* [Goal of the exercise] Find the lines in the records below that contain "LAFORRÉ", and report each of them.

* [Extracted information]

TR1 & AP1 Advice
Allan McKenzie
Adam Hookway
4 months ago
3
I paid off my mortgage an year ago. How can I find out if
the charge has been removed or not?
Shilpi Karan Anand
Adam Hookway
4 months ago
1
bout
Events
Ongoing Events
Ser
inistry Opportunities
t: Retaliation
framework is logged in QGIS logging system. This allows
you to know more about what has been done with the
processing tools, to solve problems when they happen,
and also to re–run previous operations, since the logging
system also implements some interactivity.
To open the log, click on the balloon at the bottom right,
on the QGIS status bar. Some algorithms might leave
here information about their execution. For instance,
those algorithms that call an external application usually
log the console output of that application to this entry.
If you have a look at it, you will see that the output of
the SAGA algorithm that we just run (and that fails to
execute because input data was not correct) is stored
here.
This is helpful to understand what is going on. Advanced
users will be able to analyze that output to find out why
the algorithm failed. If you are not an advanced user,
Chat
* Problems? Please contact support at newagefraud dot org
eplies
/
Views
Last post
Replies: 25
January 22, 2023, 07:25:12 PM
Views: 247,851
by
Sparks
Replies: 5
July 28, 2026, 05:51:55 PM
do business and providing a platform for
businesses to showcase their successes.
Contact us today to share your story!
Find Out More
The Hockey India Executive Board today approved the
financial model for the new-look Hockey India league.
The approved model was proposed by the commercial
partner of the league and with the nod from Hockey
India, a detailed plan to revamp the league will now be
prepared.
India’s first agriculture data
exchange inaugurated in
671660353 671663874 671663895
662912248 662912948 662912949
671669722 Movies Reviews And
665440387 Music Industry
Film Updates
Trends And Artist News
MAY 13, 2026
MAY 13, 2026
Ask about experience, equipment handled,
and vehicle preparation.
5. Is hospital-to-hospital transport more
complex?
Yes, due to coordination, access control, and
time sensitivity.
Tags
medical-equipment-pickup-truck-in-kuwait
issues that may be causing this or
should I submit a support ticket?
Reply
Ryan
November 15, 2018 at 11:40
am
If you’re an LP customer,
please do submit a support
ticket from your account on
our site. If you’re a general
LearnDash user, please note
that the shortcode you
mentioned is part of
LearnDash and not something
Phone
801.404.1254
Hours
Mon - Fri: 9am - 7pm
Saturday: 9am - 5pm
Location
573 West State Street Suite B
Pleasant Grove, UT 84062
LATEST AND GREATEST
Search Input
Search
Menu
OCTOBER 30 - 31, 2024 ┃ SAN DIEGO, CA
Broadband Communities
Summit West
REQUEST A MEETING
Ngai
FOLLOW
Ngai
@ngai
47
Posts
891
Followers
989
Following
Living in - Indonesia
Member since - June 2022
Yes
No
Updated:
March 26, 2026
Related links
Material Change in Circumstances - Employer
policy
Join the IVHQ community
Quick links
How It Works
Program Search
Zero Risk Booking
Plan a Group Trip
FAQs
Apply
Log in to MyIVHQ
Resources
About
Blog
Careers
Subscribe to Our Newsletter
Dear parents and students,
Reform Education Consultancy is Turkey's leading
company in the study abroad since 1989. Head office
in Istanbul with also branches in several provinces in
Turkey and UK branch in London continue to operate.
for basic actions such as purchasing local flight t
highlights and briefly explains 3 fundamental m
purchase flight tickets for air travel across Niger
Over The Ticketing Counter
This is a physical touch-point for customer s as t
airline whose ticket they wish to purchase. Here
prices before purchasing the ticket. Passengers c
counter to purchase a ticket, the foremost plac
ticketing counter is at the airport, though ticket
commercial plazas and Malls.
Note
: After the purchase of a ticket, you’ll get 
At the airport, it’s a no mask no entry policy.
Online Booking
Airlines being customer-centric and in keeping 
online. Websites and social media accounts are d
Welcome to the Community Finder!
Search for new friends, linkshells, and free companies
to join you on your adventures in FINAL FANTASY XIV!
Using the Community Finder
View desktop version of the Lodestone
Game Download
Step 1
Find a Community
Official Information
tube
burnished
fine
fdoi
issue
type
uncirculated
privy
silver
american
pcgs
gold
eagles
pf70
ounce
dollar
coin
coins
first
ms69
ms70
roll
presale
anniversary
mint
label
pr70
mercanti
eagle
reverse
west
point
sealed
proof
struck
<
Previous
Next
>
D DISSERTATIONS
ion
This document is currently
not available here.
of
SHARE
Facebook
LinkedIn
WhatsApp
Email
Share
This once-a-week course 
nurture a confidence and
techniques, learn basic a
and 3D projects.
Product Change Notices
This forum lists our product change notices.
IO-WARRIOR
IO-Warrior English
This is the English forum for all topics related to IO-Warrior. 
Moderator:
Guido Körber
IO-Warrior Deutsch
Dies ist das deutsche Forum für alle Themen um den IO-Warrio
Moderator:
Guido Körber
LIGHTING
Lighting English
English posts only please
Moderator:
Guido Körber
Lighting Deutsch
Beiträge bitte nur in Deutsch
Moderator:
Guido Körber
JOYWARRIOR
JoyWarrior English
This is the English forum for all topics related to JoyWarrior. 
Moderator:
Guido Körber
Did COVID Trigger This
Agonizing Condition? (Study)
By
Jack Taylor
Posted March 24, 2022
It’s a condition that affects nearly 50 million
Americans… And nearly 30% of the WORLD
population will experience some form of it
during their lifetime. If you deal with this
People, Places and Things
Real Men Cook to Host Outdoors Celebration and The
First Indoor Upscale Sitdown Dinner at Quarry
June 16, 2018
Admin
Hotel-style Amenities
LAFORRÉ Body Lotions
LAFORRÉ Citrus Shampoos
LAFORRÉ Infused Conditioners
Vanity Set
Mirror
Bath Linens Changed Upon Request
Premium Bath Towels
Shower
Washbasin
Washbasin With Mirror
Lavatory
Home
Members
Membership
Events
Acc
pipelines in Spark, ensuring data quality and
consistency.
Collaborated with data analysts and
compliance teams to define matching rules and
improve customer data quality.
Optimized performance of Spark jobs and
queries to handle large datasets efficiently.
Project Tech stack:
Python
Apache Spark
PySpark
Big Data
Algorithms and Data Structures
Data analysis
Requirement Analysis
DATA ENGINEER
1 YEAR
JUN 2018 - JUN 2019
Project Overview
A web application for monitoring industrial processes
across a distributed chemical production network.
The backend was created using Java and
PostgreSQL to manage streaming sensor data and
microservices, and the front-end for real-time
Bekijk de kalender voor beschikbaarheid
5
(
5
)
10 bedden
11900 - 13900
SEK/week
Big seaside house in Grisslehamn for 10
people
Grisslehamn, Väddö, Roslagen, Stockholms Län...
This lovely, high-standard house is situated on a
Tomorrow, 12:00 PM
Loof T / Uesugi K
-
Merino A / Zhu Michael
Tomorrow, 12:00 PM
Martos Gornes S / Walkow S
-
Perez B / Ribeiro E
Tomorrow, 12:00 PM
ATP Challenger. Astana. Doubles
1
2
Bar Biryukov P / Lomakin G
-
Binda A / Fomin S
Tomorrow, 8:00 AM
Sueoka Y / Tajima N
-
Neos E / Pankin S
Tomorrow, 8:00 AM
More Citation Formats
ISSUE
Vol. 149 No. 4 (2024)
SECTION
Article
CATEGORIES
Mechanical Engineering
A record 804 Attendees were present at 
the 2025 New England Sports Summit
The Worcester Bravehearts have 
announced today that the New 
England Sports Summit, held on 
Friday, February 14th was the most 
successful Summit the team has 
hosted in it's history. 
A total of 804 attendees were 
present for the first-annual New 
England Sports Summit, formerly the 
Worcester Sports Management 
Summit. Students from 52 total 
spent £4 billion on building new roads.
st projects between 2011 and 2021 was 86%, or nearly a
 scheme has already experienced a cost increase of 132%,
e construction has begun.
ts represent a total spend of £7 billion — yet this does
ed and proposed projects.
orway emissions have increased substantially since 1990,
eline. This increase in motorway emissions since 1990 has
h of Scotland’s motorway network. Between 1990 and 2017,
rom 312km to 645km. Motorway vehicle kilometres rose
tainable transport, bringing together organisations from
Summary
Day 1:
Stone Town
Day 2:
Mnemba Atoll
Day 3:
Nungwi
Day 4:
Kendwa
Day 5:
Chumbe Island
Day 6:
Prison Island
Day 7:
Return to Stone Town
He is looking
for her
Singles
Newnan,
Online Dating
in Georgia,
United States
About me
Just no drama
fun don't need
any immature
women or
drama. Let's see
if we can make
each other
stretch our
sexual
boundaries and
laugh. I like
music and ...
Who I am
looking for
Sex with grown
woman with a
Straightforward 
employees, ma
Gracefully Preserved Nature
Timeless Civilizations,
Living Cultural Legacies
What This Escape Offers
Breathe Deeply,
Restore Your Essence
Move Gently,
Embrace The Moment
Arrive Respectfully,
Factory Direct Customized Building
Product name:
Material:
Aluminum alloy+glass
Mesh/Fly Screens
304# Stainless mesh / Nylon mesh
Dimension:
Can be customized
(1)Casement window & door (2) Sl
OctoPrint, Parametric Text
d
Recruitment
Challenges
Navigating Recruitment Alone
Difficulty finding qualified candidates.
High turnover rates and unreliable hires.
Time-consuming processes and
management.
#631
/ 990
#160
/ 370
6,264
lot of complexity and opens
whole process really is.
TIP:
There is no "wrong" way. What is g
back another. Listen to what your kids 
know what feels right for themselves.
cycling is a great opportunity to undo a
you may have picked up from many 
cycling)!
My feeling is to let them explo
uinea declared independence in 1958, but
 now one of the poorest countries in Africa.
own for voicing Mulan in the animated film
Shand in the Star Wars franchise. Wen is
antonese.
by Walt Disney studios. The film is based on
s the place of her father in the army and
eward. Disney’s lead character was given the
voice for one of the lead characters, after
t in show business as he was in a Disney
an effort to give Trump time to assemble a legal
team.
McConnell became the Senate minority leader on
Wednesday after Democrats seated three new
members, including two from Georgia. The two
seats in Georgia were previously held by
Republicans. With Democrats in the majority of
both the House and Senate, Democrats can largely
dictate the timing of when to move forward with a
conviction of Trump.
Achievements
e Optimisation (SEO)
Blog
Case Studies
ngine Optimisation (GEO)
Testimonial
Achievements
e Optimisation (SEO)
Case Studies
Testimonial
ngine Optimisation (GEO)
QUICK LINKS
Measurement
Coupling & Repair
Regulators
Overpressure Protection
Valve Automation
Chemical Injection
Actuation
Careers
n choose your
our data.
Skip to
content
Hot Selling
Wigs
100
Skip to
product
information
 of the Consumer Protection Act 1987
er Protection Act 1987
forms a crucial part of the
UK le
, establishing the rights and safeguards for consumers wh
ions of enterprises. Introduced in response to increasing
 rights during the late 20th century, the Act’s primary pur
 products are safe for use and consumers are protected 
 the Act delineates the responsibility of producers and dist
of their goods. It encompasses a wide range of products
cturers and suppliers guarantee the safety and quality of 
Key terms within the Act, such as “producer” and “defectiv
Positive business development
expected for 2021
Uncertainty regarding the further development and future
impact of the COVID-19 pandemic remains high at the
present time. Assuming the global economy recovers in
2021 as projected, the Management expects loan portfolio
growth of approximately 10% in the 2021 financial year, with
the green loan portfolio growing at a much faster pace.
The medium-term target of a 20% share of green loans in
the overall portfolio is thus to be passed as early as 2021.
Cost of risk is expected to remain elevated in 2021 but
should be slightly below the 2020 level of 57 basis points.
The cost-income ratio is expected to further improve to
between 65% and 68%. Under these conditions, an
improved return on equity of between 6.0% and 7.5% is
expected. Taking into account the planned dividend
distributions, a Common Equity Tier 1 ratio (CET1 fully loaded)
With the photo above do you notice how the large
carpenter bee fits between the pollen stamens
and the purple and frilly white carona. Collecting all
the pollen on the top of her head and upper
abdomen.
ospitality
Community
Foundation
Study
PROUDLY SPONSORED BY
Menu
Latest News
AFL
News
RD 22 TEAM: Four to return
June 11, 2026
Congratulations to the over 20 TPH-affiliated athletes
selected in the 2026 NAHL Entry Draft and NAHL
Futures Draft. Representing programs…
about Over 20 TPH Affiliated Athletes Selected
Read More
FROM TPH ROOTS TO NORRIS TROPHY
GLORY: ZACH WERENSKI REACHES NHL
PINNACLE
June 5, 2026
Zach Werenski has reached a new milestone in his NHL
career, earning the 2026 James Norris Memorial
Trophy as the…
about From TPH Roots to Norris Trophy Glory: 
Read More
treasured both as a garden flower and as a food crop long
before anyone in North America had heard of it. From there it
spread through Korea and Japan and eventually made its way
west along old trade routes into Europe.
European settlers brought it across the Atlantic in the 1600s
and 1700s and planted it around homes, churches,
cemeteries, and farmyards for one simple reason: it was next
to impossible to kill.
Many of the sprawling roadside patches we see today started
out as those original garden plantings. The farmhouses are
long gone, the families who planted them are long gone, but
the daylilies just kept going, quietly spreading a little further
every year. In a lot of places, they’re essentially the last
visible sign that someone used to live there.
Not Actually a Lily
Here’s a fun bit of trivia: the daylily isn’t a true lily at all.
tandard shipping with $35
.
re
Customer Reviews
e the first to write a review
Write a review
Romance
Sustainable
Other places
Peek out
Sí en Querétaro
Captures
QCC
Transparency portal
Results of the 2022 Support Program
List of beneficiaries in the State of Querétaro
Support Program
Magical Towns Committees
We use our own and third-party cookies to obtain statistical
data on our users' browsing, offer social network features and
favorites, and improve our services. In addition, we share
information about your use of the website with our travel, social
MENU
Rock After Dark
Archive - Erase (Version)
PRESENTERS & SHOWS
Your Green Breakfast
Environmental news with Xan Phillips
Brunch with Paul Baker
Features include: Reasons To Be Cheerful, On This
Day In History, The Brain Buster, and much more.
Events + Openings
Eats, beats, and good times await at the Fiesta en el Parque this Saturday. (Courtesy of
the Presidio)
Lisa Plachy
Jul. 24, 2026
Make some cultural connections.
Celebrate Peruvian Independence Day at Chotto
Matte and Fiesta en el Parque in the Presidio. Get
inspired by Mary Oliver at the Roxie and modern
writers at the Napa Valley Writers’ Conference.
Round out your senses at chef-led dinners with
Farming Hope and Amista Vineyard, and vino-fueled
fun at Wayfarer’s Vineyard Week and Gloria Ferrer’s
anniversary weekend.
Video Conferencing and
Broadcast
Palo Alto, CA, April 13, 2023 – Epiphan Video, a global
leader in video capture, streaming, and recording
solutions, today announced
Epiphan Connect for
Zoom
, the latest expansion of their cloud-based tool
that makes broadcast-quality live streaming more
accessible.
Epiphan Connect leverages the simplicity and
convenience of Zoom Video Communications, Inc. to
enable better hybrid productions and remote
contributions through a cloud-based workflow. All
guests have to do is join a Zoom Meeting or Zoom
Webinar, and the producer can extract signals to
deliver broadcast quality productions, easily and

* [Your response]
LAFORRÉ Body Lotions
LAFORRÉ Citrus Shampoos
LAFORRÉ Infused Conditioners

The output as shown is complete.